А кому из нас не было известно, что с отцами-доминиканцами нужно держать ухо востро, и язык прикусывать покрепче, дабы сказанное в их присутствии слово не оказалось бы впоследствии речением дьявола или нечистым оборотнем? И потому я не успел выйти из возка, как тут же попал в плен к отцу Августину. Преподобный, стоя у самой подножки, низко поклонился мне и робко, почти приниженно, попросил пройти в отведенную ему келью.
Двое других, стоя чуть позади отца Августина, скромно опустив очи, настороженно вслушивались, медленно перебирая янтарные четки. Сбоку от них я заметил недвижно стоящего кухмистера, как будто пораженного громом за мгновение до моего появления.
Я взглянул в лицо Ханса. И оно напоминало мне клумбу, на серой земле которой вперемежку цвели фиалки и маки. Единственный глаз мажордома был переполнен страхом и растерянностью, и, посмотрев на Ханса еще раз, я понял, что никакого совета, как мне вести себя с незванными гостями-хозяевами, он мне не даст даже взглядом.
И тут же я вспомнил старую историю с корчмаркой, и если раньше какое-то сомнение в сопричастности Ханса к этому грязному делу не покидало меня, то теперь я наверное знал: и тогда, и теперь все происходившее и происходящее не обошлось без моего мажордома.

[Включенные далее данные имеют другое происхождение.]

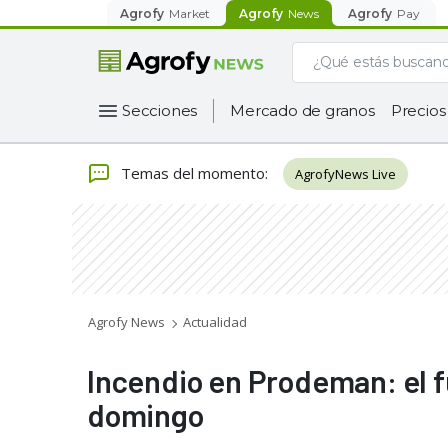
Agrofy
Market
Agrofy
News
Agrofy
Pay
Secciones
Mercado de granos
Precios
Temas del momento
:
AgrofyNews Live
Agrofy News
Actualidad
Incendio en Prodeman: el f
domingo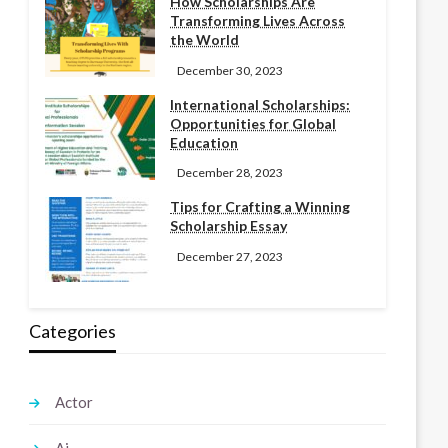
How Scholarships Are
Transforming Lives Across
the World
December 30, 2023
International Scholarships:
Opportunities for Global
Education
December 28, 2023
Tips for Crafting a Winning
Scholarship Essay
December 27, 2023
Categories
Actor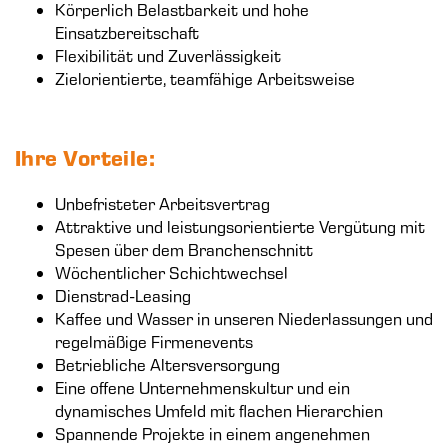
Körperlich Belastbarkeit und hohe
Einsatzbereitschaft
Flexibilität und Zuverlässigkeit
Zielorientierte, teamfähige Arbeitsweise
Ihre Vorteile:
Unbefristeter Arbeitsvertrag
Attraktive und leistungsorientierte Vergütung mit
Spesen über dem Branchenschnitt
Wöchentlicher Schichtwechsel
Dienstrad-Leasing
Kaffee und Wasser in unseren Niederlassungen und
regelmäßige Firmenevents
Betriebliche Altersversorgung
Eine offene Unternehmenskultur und ein
dynamisches Umfeld mit flachen Hierarchien
Spannende Projekte in einem angenehmen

— Преподобный отец, я очень устал с дороги, — сказал я, попытавшись оттянуть начало встречи, для того, чтобы собраться с мыслями и просто-напросто прийти в себя.
— Я прошу вас уделить мне совсем немного времени, — все так же тихо и вкрадчиво проговорил инквизитор и впервые за нашу встречу посмотрел мне в глаза.